# ** Build a Traffic Sign Recognition Project **

The goals / steps of this project are the following:

• Load the data set (see below for links to the project data set)
• Explore, summarize and visualize the data set
• Design, train and test a model architecture
• Use the model to make predictions on new images
• Analyze the softmax probabilities of the new images
• Summarize the results with a written report
• Rubric Points

### README 
This is my project README. This file provides an overview of the project and details of each step taken to answer asked questions. The code part of project can be found at below link:


### Data Set Summary & Exploration

Provided data set for the project is already devided to three sets; training, validation and test set.
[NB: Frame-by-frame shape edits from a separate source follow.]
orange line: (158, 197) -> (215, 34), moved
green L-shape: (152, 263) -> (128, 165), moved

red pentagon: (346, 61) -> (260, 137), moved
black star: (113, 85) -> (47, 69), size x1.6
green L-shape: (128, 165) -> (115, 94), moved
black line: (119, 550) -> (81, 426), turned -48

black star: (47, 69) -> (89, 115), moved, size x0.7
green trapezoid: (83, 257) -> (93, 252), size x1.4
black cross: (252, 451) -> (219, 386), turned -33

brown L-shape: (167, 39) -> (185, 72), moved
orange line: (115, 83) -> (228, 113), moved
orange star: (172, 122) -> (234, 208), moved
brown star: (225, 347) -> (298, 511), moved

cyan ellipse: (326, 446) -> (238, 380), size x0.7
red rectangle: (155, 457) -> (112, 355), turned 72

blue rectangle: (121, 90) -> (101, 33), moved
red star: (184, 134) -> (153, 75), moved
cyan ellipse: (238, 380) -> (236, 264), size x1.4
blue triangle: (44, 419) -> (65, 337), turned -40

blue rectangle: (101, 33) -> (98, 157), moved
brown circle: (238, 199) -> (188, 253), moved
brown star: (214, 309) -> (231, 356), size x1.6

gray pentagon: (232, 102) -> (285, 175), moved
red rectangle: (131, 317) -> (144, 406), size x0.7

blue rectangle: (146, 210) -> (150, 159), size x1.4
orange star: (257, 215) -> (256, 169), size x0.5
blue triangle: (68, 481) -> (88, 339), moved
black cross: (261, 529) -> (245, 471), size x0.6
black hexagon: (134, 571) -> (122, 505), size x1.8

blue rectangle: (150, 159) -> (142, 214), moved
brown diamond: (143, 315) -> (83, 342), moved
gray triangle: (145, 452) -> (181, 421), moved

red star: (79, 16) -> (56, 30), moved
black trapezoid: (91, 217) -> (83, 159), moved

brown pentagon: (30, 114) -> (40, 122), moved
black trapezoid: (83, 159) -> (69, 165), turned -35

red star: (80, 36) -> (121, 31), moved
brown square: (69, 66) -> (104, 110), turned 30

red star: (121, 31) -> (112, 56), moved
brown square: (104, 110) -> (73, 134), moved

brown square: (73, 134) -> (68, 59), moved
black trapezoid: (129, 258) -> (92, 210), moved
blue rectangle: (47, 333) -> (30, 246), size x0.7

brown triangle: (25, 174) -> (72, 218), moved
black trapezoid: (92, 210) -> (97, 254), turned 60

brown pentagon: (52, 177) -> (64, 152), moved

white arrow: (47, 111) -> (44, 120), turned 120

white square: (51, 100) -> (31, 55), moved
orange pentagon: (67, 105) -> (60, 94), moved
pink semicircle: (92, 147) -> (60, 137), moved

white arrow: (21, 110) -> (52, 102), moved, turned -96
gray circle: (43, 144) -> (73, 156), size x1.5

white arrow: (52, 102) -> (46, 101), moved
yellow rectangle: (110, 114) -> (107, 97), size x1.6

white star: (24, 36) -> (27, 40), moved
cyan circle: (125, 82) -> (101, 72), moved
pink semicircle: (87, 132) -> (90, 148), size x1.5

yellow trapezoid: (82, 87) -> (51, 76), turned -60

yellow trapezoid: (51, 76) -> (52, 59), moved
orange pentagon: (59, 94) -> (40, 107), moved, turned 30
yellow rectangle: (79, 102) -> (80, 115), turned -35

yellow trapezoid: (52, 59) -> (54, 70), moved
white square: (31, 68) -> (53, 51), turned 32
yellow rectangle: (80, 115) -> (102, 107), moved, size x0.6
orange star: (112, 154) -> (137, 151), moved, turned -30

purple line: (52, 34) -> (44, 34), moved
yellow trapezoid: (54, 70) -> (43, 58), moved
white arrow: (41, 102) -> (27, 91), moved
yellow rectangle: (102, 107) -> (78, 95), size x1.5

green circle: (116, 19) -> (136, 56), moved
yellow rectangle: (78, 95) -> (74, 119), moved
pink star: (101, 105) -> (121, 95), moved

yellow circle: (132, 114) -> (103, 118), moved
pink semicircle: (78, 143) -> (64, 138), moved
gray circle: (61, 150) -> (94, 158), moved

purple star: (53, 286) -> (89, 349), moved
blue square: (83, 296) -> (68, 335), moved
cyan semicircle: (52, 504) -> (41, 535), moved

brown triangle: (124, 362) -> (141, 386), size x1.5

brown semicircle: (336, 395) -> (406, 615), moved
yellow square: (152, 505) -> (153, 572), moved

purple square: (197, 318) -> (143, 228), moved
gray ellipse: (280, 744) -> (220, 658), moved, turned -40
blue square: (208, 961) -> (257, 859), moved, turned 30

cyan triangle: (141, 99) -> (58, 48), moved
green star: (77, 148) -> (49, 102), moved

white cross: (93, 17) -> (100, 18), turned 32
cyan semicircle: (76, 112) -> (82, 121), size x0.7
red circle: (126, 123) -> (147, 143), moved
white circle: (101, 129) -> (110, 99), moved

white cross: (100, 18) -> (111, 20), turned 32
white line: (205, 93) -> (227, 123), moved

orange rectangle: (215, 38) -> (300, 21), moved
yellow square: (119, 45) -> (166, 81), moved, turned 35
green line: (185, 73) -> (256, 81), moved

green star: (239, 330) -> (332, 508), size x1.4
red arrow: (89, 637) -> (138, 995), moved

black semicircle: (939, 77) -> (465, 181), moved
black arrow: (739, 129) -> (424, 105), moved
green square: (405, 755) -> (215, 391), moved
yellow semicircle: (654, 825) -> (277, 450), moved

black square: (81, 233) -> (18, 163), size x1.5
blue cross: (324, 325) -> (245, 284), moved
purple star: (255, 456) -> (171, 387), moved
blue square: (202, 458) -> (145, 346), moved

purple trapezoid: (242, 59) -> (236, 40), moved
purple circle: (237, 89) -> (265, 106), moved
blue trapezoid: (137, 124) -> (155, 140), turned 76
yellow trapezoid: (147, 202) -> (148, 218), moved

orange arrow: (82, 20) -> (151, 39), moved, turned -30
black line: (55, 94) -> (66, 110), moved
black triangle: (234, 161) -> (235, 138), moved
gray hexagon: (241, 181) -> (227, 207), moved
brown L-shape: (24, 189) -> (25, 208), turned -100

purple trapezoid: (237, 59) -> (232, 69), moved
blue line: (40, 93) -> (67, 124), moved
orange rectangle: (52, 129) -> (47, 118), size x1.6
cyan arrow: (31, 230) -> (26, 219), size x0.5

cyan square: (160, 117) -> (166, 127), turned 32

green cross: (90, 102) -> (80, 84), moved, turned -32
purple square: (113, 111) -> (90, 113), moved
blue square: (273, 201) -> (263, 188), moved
Before trying out to build a model and make prediction, let's get more insight into the data; with measuring the length of each data set, I could see the size of each set and find out how many sample points are in each set. Below you can see each set's size;

Number of training examples = 34799
Number of testing examples = 12630
Number of validation examples = 4410
Image data shape = (32, 32, 3)
Number of classes = 43

### Include an exploratory visualization of the dataset.

To further understand the data, I visulized few of the images and also explored on the distribution of different classes in each set. From the histograms it is clear that the data sets do not have equal samples of all classes and some of the classes have more occurances than the others. Though, between training, test and validation set, this distribution is more or less the same.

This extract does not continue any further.